# Atlas loco keeps cutting out



## crackymule (Nov 1, 2018)

Hi all,

I'm a noob here. I bought this loco like a month ago. I'm using kato unitrack. It's all pretty darn new, I have not been running trains day and night by any means.

Atlas Master Line N 40003860 Gold Series GP39-2 Locomotive

Setting up a track I was running the trains and all seemed good for quite some time. But I started to get issues with just the Atlas.

Power cuts out on it. If i let it travel at 1 speed, it loses power. What gets it going is if I press down on the loco from on top.

I can't figure out if it's a connection issue to the track, or if there is some problem within the truck.

Could someone offer some suggestions on how to fix this? 

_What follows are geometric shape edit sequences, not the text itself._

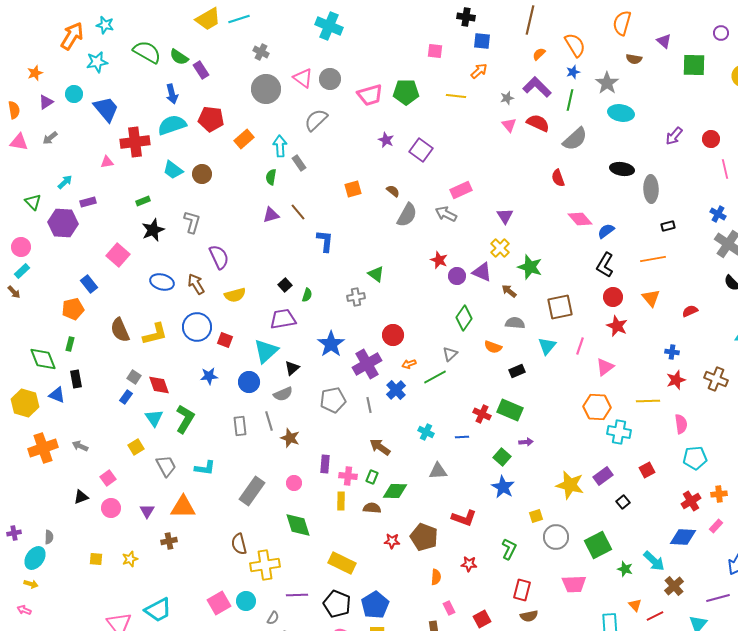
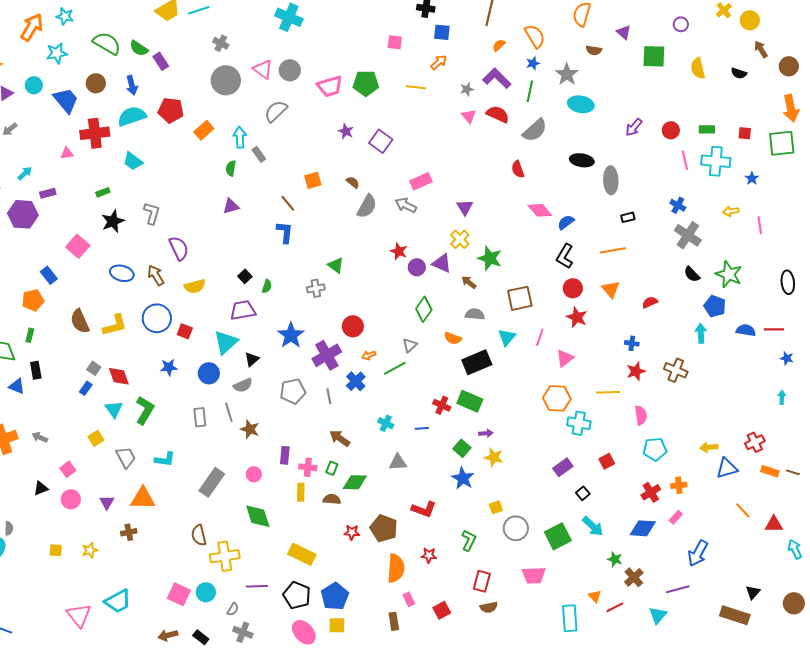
brown circle: (202, 174) -> (96, 83), moved
brown line: (298, 212) -> (288, 203), moved
black rectangle: (517, 371) -> (477, 362), size x1.8
yellow star: (570, 485) -> (494, 457), moved, size x0.7
cyan arrow: (654, 561) -> (593, 526), moved
green star: (625, 569) -> (615, 559), moved
orange semicircle: (436, 577) -> (396, 568), size x1.8
pink square: (219, 603) -> (179, 594), turned -35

I don't see this problem with my two other locos.


----------



## CV-62 (Dec 9, 2018)

Have you cleaned the all the wheels very, very, very thoroughly? I do not recommend using a 9V battery to spin the wheels for cleaning. I just kept setting the loco on the live tracks about a dozen times. Some Atlas locos, such as my S2 Gold Series needed a good cleaning out of the box and now it runs like a champ even at Speed 1.

I'm pretty sure your loco is factory equipped with a ESU LokSound Decoder. My research has yielded that these decoders are great low speed performers and mine does not disappoint. Your's will not either.


----------



## MichaelE (Mar 7, 2018)

Track and/or wheels are dirty.


----------



## crackymule (Nov 1, 2018)

Does there need to be visible dirt to affect running? Because the darn thing looks clean, but I will clean it as recommended online as well as the track.

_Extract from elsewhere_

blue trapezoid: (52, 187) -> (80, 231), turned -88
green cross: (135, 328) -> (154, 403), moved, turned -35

So the latest was I made sure I had plenty of feeders for my little setup, and then I thought I would try to reset the loco to factory by setting CV8... I was just wondering since I'm still new and I have a NCE powercab, I often trip the short cut-off due to bad turnout management or experimenting with a new layout.

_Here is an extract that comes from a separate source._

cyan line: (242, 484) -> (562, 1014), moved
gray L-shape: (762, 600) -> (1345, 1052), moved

It has gone from cutting out very consistently to very infrequently now. I'll keep monitoring, but will do the cleaning. 

Thanks!


----------



## rrjim1 (Mar 12, 2015)

If I had to guess, sounds like the DCC board to frame contacts to me. I wouldn't keep pressing down on the loco you might do more harm than good. Won't hurt to clean the track and wheels first. If that doesn't help and your not familiar with working on these I would just sent it back to Atlas for repair.


----------



## MichaelE (Mar 7, 2018)

DCC seems to be more voltage sensitive than straight DC. I noticed that after about 20 hours of running my locomotive performance decreased substantially.

After a thorough track cleaning and wheel cleaning on all, the locomotive's performance was restored.

I bought a track cleaning car and this cuts down on a lot of cleaning chores. Locomotives wheels still need cleaning every 20 to 30 hours of operation.


----------



## CV-62 (Dec 9, 2018)

My loco was brand new out of the box. The wheels looked exactly like they should being brand new, but my guess is they had some film of oil or whatever on them from the manufacturing process.

This is a known issue with some Atlas locos. There is a YouTube video about it and I posted it here some time ago. Good luck.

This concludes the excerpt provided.